Misfolding-Prone Protein Degradation Assay: A Technique to Monitor Misfolded Protein Degradation Using Cycloheximide Treatment and Detergent Fractionation

The degradation of misfolded proteins is crucial for maintaining protein homeostasis in cells.

To examine the degradation of misfolded proteins, take a culture plate containing transfected cells producing GFP-labeled, misfolding-prone proteins. Incubate the plate to facilitate the expression of the transfected protein until aggregates accumulate inside the cells.

Now, treat these cells with cycloheximide - a protein translation inhibitor - for different time intervals, and snap-freeze the cells. Cycloheximide inhibits new protein synthesis; this helps to study the time-dependent degradation of the pre-formed misfolded proteins.

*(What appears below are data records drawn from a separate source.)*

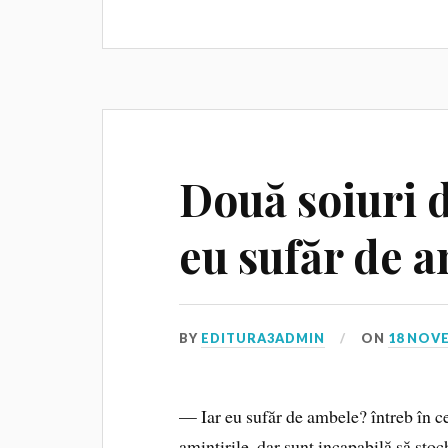
Două soiuri d
eu sufăr de 
BY
EDITURA3ADMIN
ON
18 NOV
— Iar eu sufăr de ambele? întreb în 
amintirile, dar sunt incapabilă să sto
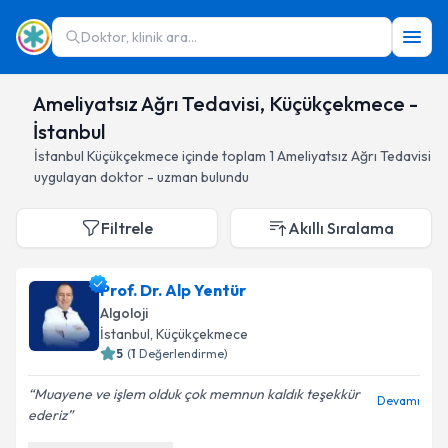
Doktor, klinik ara...
Ameliyatsız Ağrı Tedavisi, Küçükçekmece -
İstanbul
İstanbul
Küçükçekmece
içinde toplam
1
Ameliyatsız Ağrı Tedavisi
uygulayan doktor - uzman bulundu
Filtrele
Akıllı Sıralama
Prof. Dr. Alp Yentür
Algoloji
İstanbul
, Küçükçekmece
5
(
1
Değerlendirme)
Muayene ve işlem olduk çok memnun kaldık teşekkür
Devamı
ederiz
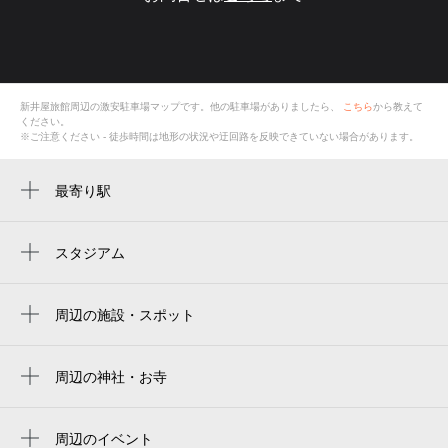
新井屋旅館
周辺の激安
駐車場
マップです。他の駐車場がありましたら、
こちら
から教えて
ください。
※ご注意ください - 徒歩時間は地形の状況や迂回路を反映できていない場合があります。
最寄り駅
小川町駅
スタジアム
周辺にスタジアムが見つかりませんでした。
周辺の施設・スポット
カインズ小川店
松本写真館（比企郡）
周辺の神社・お寺
上小川神社
ryugu diner（リュウグウダイナー）
周辺のイベント
ogawa town hall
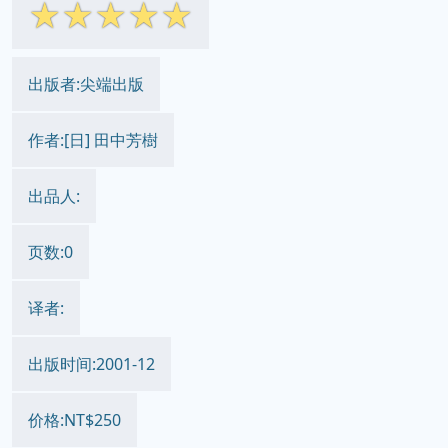
☆
☆
☆
☆
☆
出版者:尖端出版
作者:[日] 田中芳樹
出品人:
页数:0
译者:
出版时间:2001-12
价格:NT$250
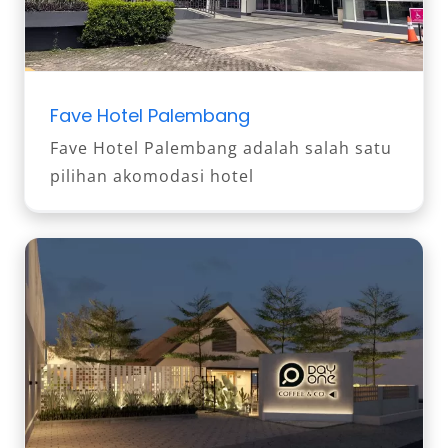
Fave Hotel Palembang
Fave Hotel Palembang adalah salah satu
pilihan akomodasi hotel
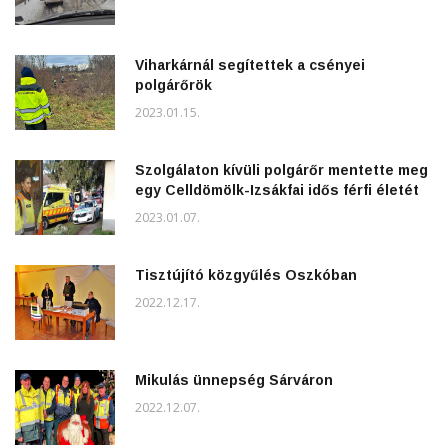
Viharkárnál segítettek a csényei
polgárőrök
2023.01.15.
Szolgálaton kívüli polgárőr mentette meg
egy Celldömölk-Izsákfai idős férfi életét
2023.01.07.
Tisztújító közgyűlés Oszkóban
2022.12.17.
Mikulás ünnepség Sárváron
2022.12.07.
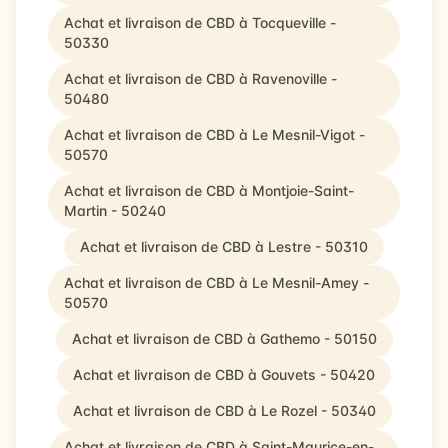
Achat et livraison de CBD à Tocqueville -
50330
Achat et livraison de CBD à Ravenoville -
50480
Achat et livraison de CBD à Le Mesnil-Vigot -
50570
Achat et livraison de CBD à Montjoie-Saint-
Martin - 50240
Achat et livraison de CBD à Lestre - 50310
Achat et livraison de CBD à Le Mesnil-Amey -
50570
Achat et livraison de CBD à Gathemo - 50150
Achat et livraison de CBD à Gouvets - 50420
Achat et livraison de CBD à Le Rozel - 50340
Achat et livraison de CBD à Saint-Maurice-en-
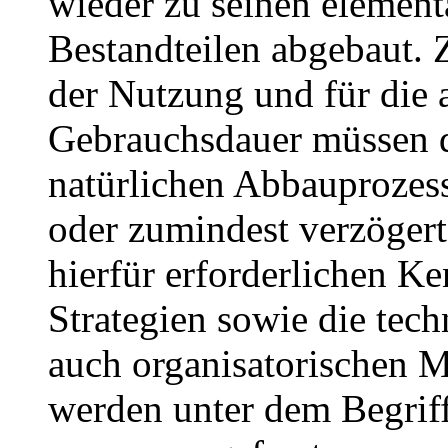
wieder zu seinen element
Bestandteilen abgebaut.
der Nutzung und für die 
Gebrauchsdauer müssen 
natürlichen Abbauprozess
oder zumindest verzögert
hierfür erforderlichen Ke
Strategien sowie die tec
auch organisatorischen
werden unter dem Begrif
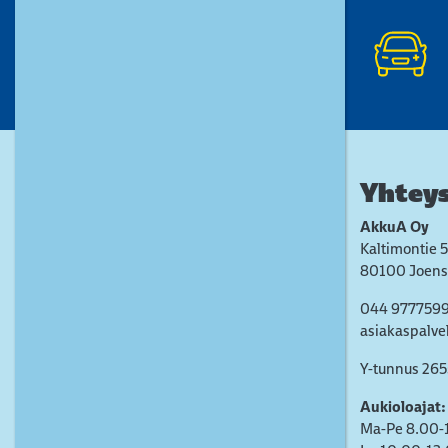
Yhteys
AkkuA Oy
Kaltimontie 5
80100 Joens
044 977759
asiakaspalve
Y-tunnus 26
Aukioloajat:
Ma-Pe 8.00-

Discard the spent medium, and treat the cells with lysis buffer containing a weak non-ionic detergent. Upon lysis, the detergent molecules solubilize the misfolded protein's monomers and oligomers, while the aggregates remain intact.

Centrifuge the contents to pelletize the aggregates, and discard the supernatant. Dispense the pellet into a sodium dodecyl sulfate, or SDS, buffer, and heat the sample. This treatment denatures the disordered aggregates, while the SDS-insoluble aggregates remain intact.

Load all the samples corresponding to different time intervals of cycloheximide treatment onto the SDS-PAGE gel. Due to their larger size, the SDS-insoluble aggregates remain intact in the well, while the monomers and SDS-soluble proteins migrate in the gel and form distinct bands.

Blot the samples and visualize using anti-GFP-antibodies. After longer cycloheximide treatment, the decreased intensity of the SDS-soluble proteins bands confirms misfolded protein degradation over time.

To carry out a degradation assay for Atxn1 82Q GFP, plate approximately 3 x 10⁵ HeLa cells in 35-millimeter plates with DMEM medium and 10% FBS.

Incubate the cells overnight so that they reach 40% to 60% confluence at the time of transfection. 4 to 5 hours after transfecting the cells with Atxn1 82Q-GFP/pRK5, under a fluorescence microscope, use an excitation wavelength of 450 to 490 nanometers to examine the live cells for GFP expression in the nuclei, characterized by the presence of diffused as well as small speckles of GFP signals.

Just before cycloheximide treatment, harvest one plate of cells by removing the medium, and using 3 milliliters of ice-cold PBS to wash the cells twice. Then, snap-freeze the plate on dry ice.

For the remaining plates of cells, remove the medium by vacuum aspiration and add 2 milliliters of fresh DMEM containing 50 micrograms per milliliter of cycloheximide. Also, add 10 micromolar of the proteasome inhibitor MG132 to one plate. Incubate treated cells for 4, 8, 12, and 16 hours before freezing on dry ice.

After harvesting the MG132-treated cells at 16 hours, scrape the frozen cells from all the plates into 150 microliters of ice-cold cell lysis buffer, and incubate on ice for 30 minutes.

Centrifuge the lysates in a benchtop centrifuge at 17,000 x g and 4 degrees Celsius for 15 minutes. Then, transfer the supernatant, which contains NP-40-soluble proteins, to another tube.

Rinse the pellets by gently adding approximately 200 microliters of 1x PBS to the tubes without disturbing the pellets. Carefully remove the PBS by aspiration or pipette. Resuspend the pellets in 150 microliters of ice-cold pellet buffer, and then, incubate them on ice for 15 to 30 minutes.

Next, add 75 microliters of 3x boiling buffer into NP-40-soluble fractions and NP-40-insoluble fractions resuspended from the pellets. Then, heat the samples at 95 degrees Celsius on a heat block for 5 minutes.

Add SDS-gel loading buffer to an aliquot of boiled NP-40-soluble and insoluble fractions. Load equal volumes of samples collected from all time points onto an SDS-PAGE gel. Detect NP-40-soluble and SDS-soluble Atxn1 82Q GFP by western blot using anti-GFP antibody and enhanced chemiluminescence.

To examine SDS-resistant Atxn1 82Q from the pellet fraction with a filter retardation assay, set up a dot-blot apparatus holding a 0.2-micron cellulose acetate membrane. Then, load 80 to 120 microliters of boiled NP-40-insoluble samples into each well of the dot-blot apparatus.

After filtering the samples through the membrane by vacuum, detect Atxn1 82Q GFP aggregates stuck on the membrane by anti-GFP immunoblotting.